### TASK DIRECTIONS
Leaving out the pictures, write the following records exactly as they read.

### MATERIAL FOR THIS EXERCISE

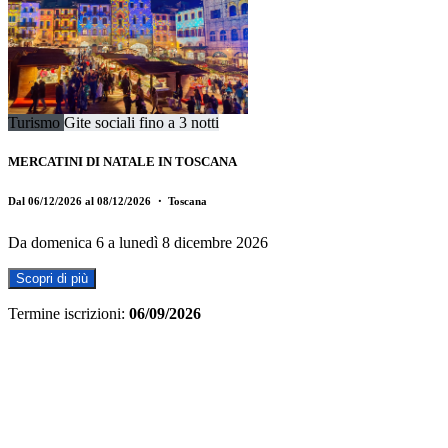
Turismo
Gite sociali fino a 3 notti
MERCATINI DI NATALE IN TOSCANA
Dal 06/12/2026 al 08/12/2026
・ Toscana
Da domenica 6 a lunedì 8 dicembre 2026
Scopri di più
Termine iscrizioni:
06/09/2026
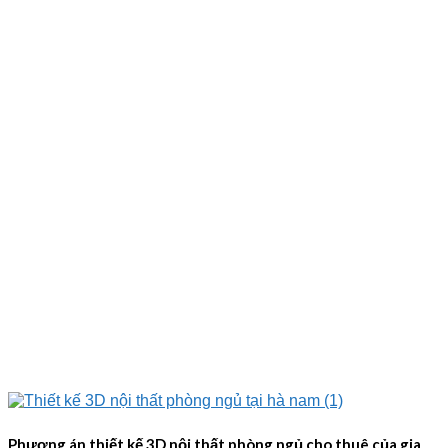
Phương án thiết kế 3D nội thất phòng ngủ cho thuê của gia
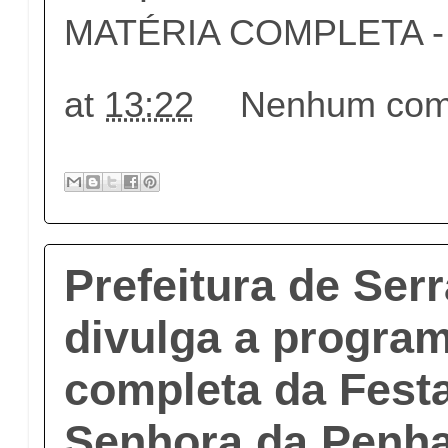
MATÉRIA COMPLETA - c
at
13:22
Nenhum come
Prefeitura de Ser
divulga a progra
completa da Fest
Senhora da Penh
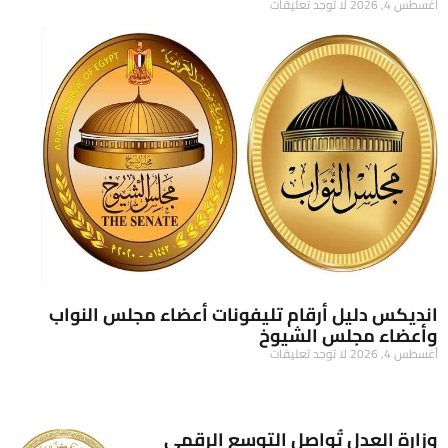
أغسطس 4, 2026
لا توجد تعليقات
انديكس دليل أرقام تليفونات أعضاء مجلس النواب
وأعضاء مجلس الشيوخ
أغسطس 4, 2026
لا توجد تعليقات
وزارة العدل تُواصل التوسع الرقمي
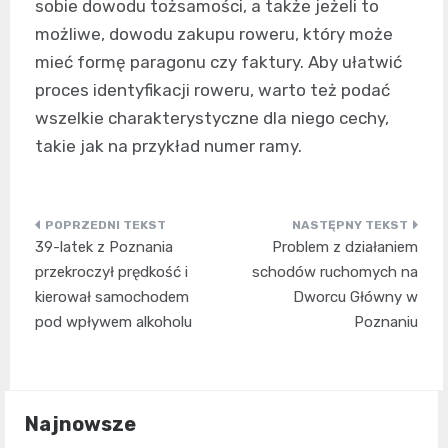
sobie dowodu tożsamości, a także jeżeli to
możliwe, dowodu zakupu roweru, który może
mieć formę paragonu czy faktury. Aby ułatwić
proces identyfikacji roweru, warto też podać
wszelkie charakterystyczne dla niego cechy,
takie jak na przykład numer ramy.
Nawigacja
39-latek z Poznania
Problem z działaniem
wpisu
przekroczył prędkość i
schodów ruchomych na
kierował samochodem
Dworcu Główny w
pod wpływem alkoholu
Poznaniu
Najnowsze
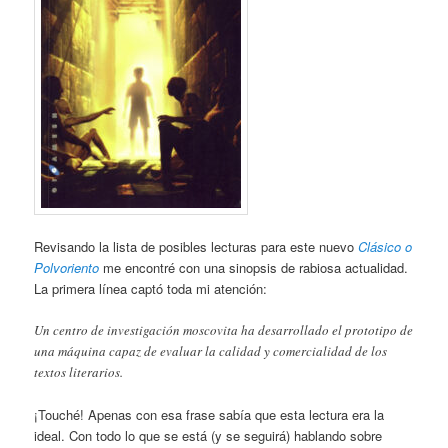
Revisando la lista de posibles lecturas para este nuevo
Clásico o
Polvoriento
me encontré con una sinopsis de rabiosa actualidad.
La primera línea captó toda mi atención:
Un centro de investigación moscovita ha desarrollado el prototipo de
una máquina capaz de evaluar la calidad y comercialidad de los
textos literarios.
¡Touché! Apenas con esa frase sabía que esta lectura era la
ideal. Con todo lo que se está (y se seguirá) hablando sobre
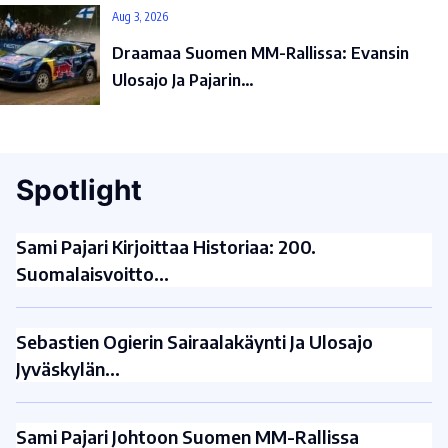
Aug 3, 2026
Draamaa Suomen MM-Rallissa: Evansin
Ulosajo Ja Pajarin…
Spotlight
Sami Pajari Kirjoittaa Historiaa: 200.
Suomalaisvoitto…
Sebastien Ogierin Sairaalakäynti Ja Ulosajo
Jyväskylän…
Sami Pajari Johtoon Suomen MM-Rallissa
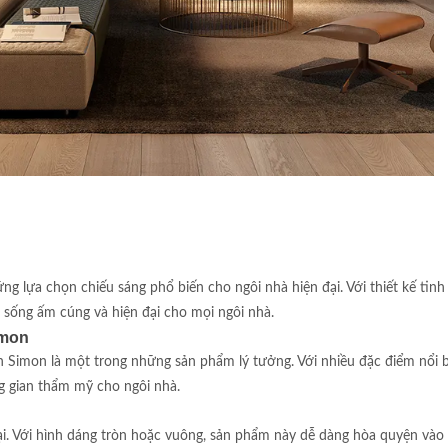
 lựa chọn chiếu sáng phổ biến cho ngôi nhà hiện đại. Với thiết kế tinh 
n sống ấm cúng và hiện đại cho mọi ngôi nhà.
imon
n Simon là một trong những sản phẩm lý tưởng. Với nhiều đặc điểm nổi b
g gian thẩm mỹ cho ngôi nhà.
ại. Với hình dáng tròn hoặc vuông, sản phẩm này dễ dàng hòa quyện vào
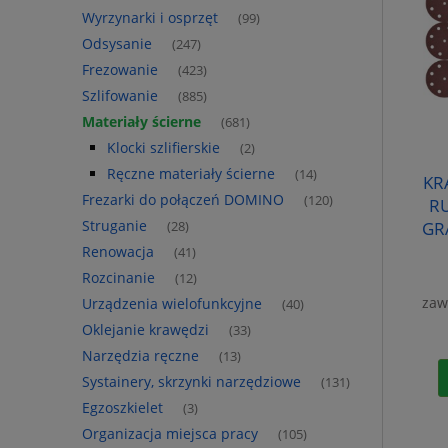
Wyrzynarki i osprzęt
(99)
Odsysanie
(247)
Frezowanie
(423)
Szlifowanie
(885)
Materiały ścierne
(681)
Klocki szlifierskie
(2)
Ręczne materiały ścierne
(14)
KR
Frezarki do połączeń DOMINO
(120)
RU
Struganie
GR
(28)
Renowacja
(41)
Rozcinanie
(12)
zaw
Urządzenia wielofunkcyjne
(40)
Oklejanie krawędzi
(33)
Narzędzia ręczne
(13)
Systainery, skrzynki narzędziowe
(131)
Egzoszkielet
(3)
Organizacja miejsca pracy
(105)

### ANSWER BOX
Turismo
Gite sociali fino a 3 notti
MERCATINI DI NATALE IN TOSCANA
Dal 06/12/2026 al 08/12/2026
・ Toscana
Da domenica 6 a lunedì 8 dicembre 2026
Scopri di più
Termine iscrizioni:
06/09/2026
Phương án thiết kế 3D nội thất phòng ngủ cho thuê của gia
MATÉRIA COMPLETA - c
at
13:22
Nenhum come
Prefeitura de Ser
divulga a progra
completa da Fest
Senhora da Penh
أغسطس 4, 2026
لا توجد تعليقات
انديكس دليل أرقام تليفونات أعضاء مجلس النواب
وأعضاء مجلس الشيوخ
أغسطس 4, 2026
لا توجد تعليقات
وزارة العدل تُواصل التوسع الرقمي
sobie dowodu tożsamości, a także jeżeli to
możliwe, dowodu zakupu roweru, który może
mieć formę paragonu czy faktury. Aby ułatwić
proces identyfikacji roweru, warto też podać
wszelkie charakterystyczne dla niego cechy,
takie jak na przykład numer ramy.
Nawigacja
39-latek z Poznania
Problem z działaniem
wpisu
przekroczył prędkość i
schodów ruchomych na
kierował samochodem
Dworcu Główny w
pod wpływem alkoholu
Poznaniu
Najnowsze
Revisando la lista de posibles lecturas para este nuevo
Clásico o
Polvoriento
me encontré con una sinopsis de rabiosa actualidad.
La primera línea captó toda mi atención:
Un centro de investigación moscovita ha desarrollado el prototipo de
una máquina capaz de evaluar la calidad y comercialidad de los
textos literarios.
¡Touché! Apenas con esa frase sabía que esta lectura era la
ideal. Con todo lo que se está (y se seguirá) hablando sobre
Aug 3, 2026
Draamaa Suomen MM-Rallissa: Evansin
Ulosajo Ja Pajarin…
Spotlight
Sami Pajari Kirjoittaa Historiaa: 200.
Suomalaisvoitto…
Sebastien Ogierin Sairaalakäynti Ja Ulosajo
Jyväskylän…
Sami Pajari Johtoon Suomen MM-Rallissa
 lựa chọn chiếu sáng phổ biến cho ngôi nhà hiện đại. Với thiết kế tinh 
n sống ấm cúng và hiện đại cho mọi ngôi nhà.
imon
n Simon là một trong những sản phẩm lý tưởng. Với nhiều đặc điểm nổi b
g gian thẩm mỹ cho ngôi nhà.
ại. Với hình dáng tròn hoặc vuông, sản phẩm này dễ dàng hòa quyện vào
Wyrzynarki i osprzęt
(99)
Odsysanie
(247)
Frezowanie
(423)
Szlifowanie
(885)
Materiały ścierne
(681)
Klocki szlifierskie
(2)
Ręczne materiały ścierne
(14)
KR
Frezarki do połączeń DOMINO
(120)
RU
Struganie
GR
(28)
Renowacja
(41)
Rozcinanie
(12)
zaw
Urządzenia wielofunkcyjne
(40)
Oklejanie krawędzi
(33)
Narzędzia ręczne
(13)
Systainery, skrzynki narzędziowe
(131)
Egzoszkielet
(3)
Organizacja miejsca pracy
(105)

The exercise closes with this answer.